"""

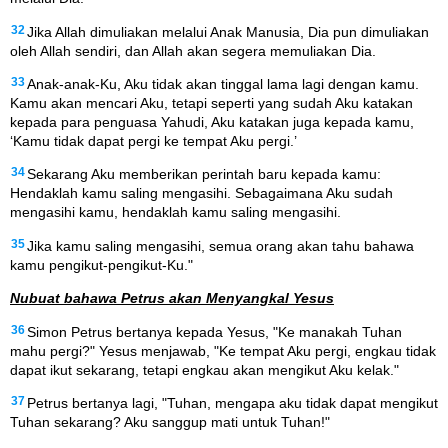
32
Jika Allah dimuliakan melalui Anak Manusia, Dia pun dimuliakan
oleh Allah sendiri, dan Allah akan segera memuliakan Dia.
33
Anak-anak-Ku, Aku tidak akan tinggal lama lagi dengan kamu.
Kamu akan mencari Aku, tetapi seperti yang sudah Aku katakan
kepada para penguasa Yahudi, Aku katakan juga kepada kamu,
‘Kamu tidak dapat pergi ke tempat Aku pergi.’
34
Sekarang Aku memberikan perintah baru kepada kamu:
Hendaklah kamu saling mengasihi. Sebagaimana Aku sudah
mengasihi kamu, hendaklah kamu saling mengasihi.
35
Jika kamu saling mengasihi, semua orang akan tahu bahawa
kamu pengikut-pengikut-Ku."
Nubuat bahawa Petrus akan Menyangkal Yesus
36
Simon Petrus bertanya kepada Yesus, "Ke manakah Tuhan
mahu pergi?" Yesus menjawab, "Ke tempat Aku pergi, engkau tidak
dapat ikut sekarang, tetapi engkau akan mengikut Aku kelak."
37
Petrus bertanya lagi, "Tuhan, mengapa aku tidak dapat mengikut
Tuhan sekarang? Aku sanggup mati untuk Tuhan!"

"""

◆ What you are asked to do:
Word for word, write out each line of the records, but leave the pictures behind.

◆ Result of this exercise:
32
Jika Allah dimuliakan melalui Anak Manusia, Dia pun dimuliakan
oleh Allah sendiri, dan Allah akan segera memuliakan Dia.
33
Anak-anak-Ku, Aku tidak akan tinggal lama lagi dengan kamu.
Kamu akan mencari Aku, tetapi seperti yang sudah Aku katakan
kepada para penguasa Yahudi, Aku katakan juga kepada kamu,
‘Kamu tidak dapat pergi ke tempat Aku pergi.’
34
Sekarang Aku memberikan perintah baru kepada kamu:
Hendaklah kamu saling mengasihi. Sebagaimana Aku sudah
mengasihi kamu, hendaklah kamu saling mengasihi.
35
Jika kamu saling mengasihi, semua orang akan tahu bahawa
kamu pengikut-pengikut-Ku."
Nubuat bahawa Petrus akan Menyangkal Yesus
36
Simon Petrus bertanya kepada Yesus, "Ke manakah Tuhan
mahu pergi?" Yesus menjawab, "Ke tempat Aku pergi, engkau tidak
dapat ikut sekarang, tetapi engkau akan mengikut Aku kelak."
37
Petrus bertanya lagi, "Tuhan, mengapa aku tidak dapat mengikut
Tuhan sekarang? Aku sanggup mati untuk Tuhan!"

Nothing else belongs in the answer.